Superoxide dismutase activity and novel reactions with hydrogen peroxide of histidine-containing nickel(II)-oligopeptide complexes and nickel(II)-induced structural changes in synthetic DNA.

At physiologic pH values, histidine-containing nickel(II) oligopeptides reduced the flux of superoxide anion (O2-) generated in the hypoxanthine/xanthine oxidase system. The postulated involvement of the Ni(III)/Ni(II) redox couple in this apparent dismutation receives indirect support from electron-spin resonance data.
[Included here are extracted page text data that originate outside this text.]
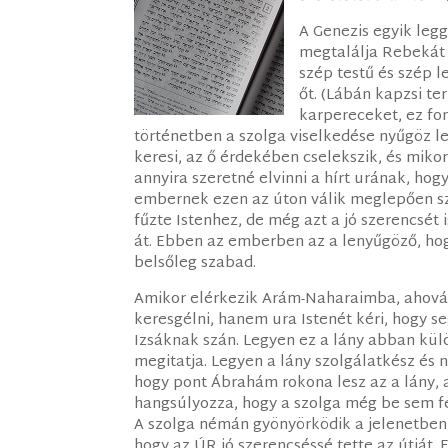
A Genezis egyik leg
megtalálja Rebekát 
szép testű és szép l
őt. (Lábán kapzsi te
karpereceket, ez fo
történetben a szolga viselkedése nyűgöz l
keresi, az ő érdekében cselekszik, és mikor
annyira szeretné elvinni a hírt urának, hog
embernek ezen az úton válik meglepően s
fűzte Istenhez, de még azt a jó szerencsét 
át. Ebben az emberben az a lenyűgöző, hog
belsőleg szabad.
Amikor elérkezik Arám-Naharaimba, ahová 
keresgélni, hanem ura Istenét kéri, hogy seg
Izsáknak szán. Legyen ez a lány abban külön
megitatja. Legyen a lány szolgálatkész és
hogy pont Ábrahám rokona lesz az a lány, a
hangsúlyozza, hogy a szolga még be sem fej
A szolga némán gyönyörködik a jelenetben, issza a látványt (תָּאֵ֖ה לָ֑הּ
hogy az ÚR jó szerencséssé tette az útját. E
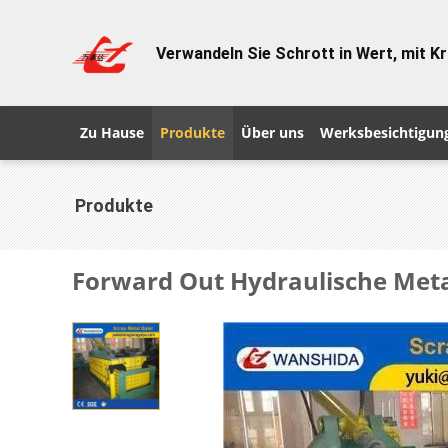
Verwandeln Sie Schrott in Wert, mit Kr
Zu Hause
Produkte
Über uns
Werksbesichtigun
Produkte
Forward Out Hydraulische Meta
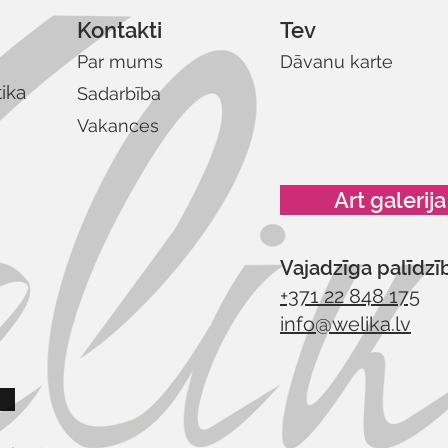
Kontakti
Tev
Par mums
Dāvanu karte
tika
Sadarbība
Vakances
Art galerija
Vajadzīga palīdzī
+371 22 848 175
info@welika.lv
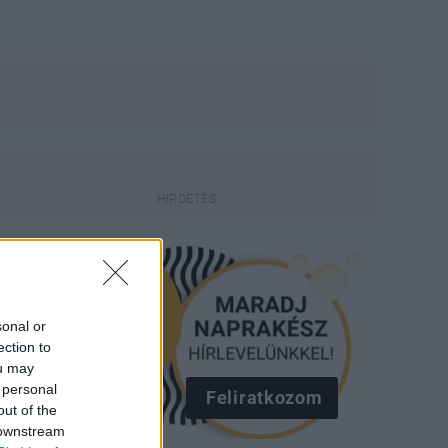
sonal or
ection to
ou may
 personal
Feliratkozom
out of the
 downstream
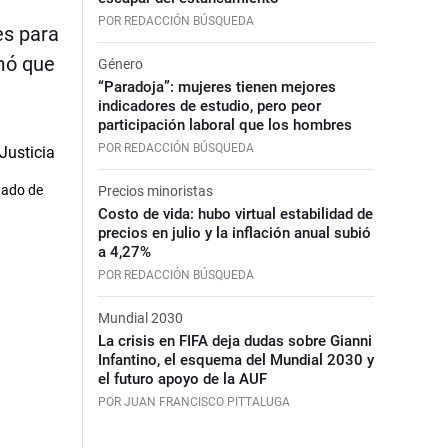
POR REDACCIÓN BÚSQUEDA
es para
rmó que
Género
“Paradoja”: mujeres tienen mejores
indicadores de estudio, pero peor
participación laboral que los hombres
POR REDACCIÓN BÚSQUEDA
stado de
Precios minoristas
Costo de vida: hubo virtual estabilidad de
precios en julio y la inflación anual subió
a 4,27%
POR REDACCIÓN BÚSQUEDA
Mundial 2030
La crisis en FIFA deja dudas sobre Gianni
Infantino, el esquema del Mundial 2030 y
el futuro apoyo de la AUF
POR JUAN FRANCISCO PITTALUGA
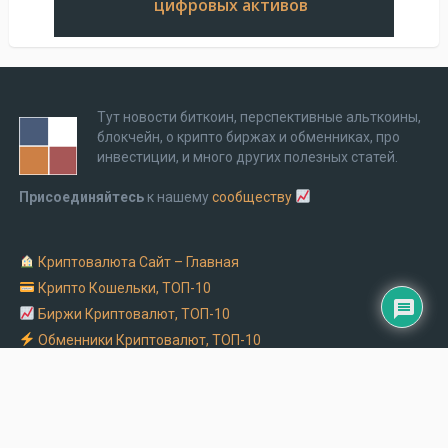
цифровых активов
Тут новости биткоин, перспективные альткоины,
блокчейн, о крипто биржах и обменниках, про
инвестиции, и много других полезных статей.
Присоединяйтесь
к нашему
сообществу
Криптовалюта Cайт – Главная
Крипто Кошельки, ТОП-10
Биржи Криптовалют, ТОП-10
Обменники Криптовалют, ТОП-10
Заказать рекламу на крипто сайте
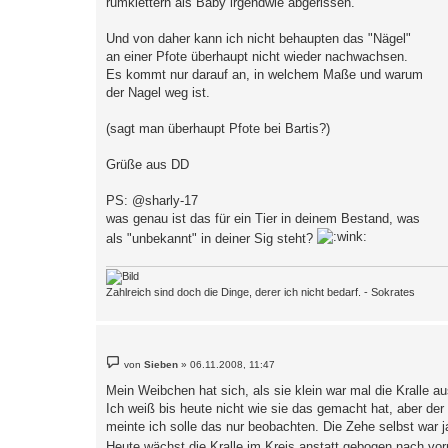
rumklettern als Baby irgendwie abgerissen.
Und von daher kann ich nicht behaupten das "Nägel"
an einer Pfote überhaupt nicht wieder nachwachsen.
Es kommt nur darauf an, in welchem Maße und warum
der Nagel weg ist.
(sagt man überhaupt Pfote bei Bartis?)
Grüße aus DD
PS: @sharly-17
was genau ist das für ein Tier in deinem Bestand, was
als "unbekannt" in deiner Sig steht?
Zahlreich sind doch die Dinge, derer ich nicht bedarf. - Sokrates
B
von
Sieben
»
06.11.2008, 11:47
e
i
Mein Weibchen hat sich, als sie klein war mal die Kralle a
t
Ich weiß bis heute nicht wie sie das gemacht hat, aber der 
r
a
meinte ich solle das nur beobachten. Die Zehe selbst war j
g
Heute wächst die Kralle im Kreis anstatt gebogen nach vo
These complexes also catalyzed the disproportionation of hydrogen peroxide, a process which generates active intermediates capable of hydroxylating p-nitrophenol and oxidizing uric acid to allantoin. An oxene moiety, namely [Nio]2+, is postulated as the active species in these H2O2-dependent reactions. Spectral analysis showed that monovalent, divalent and trivalent ions induced cooperative conformational changes in synthetic polydeoxynucleotides. For the nickel(II) ion, resistance to DNase-I activity clearly showed that an alternating G-C sequence is required for the observed transitions. It is concluded that the ability of nickel(II) peptide complexes to participate in active oxygen biochemistry suggests a possible role for nickel as a chemical promoter of cancer, whereas the capacity of the nickel(II) ion to induce conformational changes in DNA could, in principle, affect gene expression. Of course, the validity of both hypotheses require that the observed reactions be verified as biologically significant.